Well, it wasn’t quite head-on. I wanted to reconnoiter the ground, first, so I broke into Bakir’s office late that night, or as I like to put it, I entered without his prior approval. I flashed the beam from the pen light around his domain. He was obviously a collector of posters, most of them featuring guys in white pajamas and ski masks. There were also a couple of pictures of some dyspeptic, four-eyed mullahs with whom I was unfamiliar. The books on his shelf were curious: The Protocols of the Elders of Zion; Dhimmitude for Dummies ; One Hundred and One Ways to Prepare Hummus; several Korans. I pulled a particularly bulky-looking Koran off the shelf, and a sheaf of loose-leaf notebook paper fell out. I examined the papers closely under my flashlight, and saw, to my consternation, a list of airlines, routes, timetables, a detailed schematic of the regional power grid, and a recipe for anthrax milkshakes. Suddenly, everything had come into focus – primarily because the Sheik had just turned on the overhead light.
He stood there, swathed in white robes, a green turban on his head, and a Smith & Wesson .357 caliber revolver in his hand.
“Good evening, professor. I’m with facilities management and there’ve been some complaints about the temperature control on this floor. Is it hot in here, or is it just me?”
He gave me a wicked smile. “Oh, I imagine it’s just you, my friend, but no need to worry. You’ll be cold enough soon.”
I feigned fear and dropped to my knees. His smile was positively malicious, now. “That’s right, dog of an unbeliever! Submit before the will of Allah! Perhaps He will accept your – how do you call it – your ‘death-bed conversion’”.
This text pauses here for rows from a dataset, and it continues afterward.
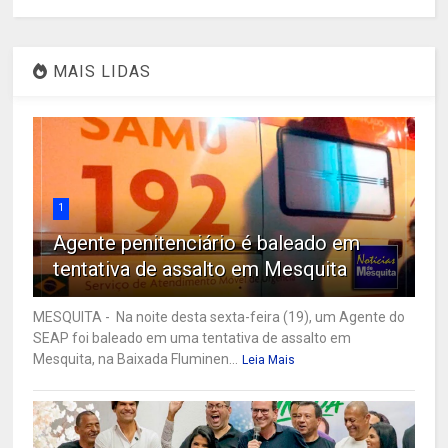
MAIS LIDAS
1
Agente penitenciário é baleado em
tentativa de assalto em Mesquita
MESQUITA - Na noite desta sexta-feira (19), um Agente do
SEAP foi baleado em uma tentativa de assalto em
Mesquita, na Baixada Fluminen...
Leia Mais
Putting my faith in Moe instead of Mohammed, I grasped the edge of the carpet and gave it a tremendous yank. The sheik did a back-flip, and his gun went off, plugging a picture of Saddam Hussein right between the eyes. Congratulating him on his marksmanship, I retrieved the gun, rolled him up in the carpet, fastened it with duct tape and called the FBI.
All the commotion attracted a crowd in front of the building, including Professor Smollet, who had been working late. “Great news, Paco! My Johnson wasn’t in the trunk of my car after all! It was still lying in my office under Fanny Hill!”
The FBI guy gave him a funny look. “Don’t ask”, I said.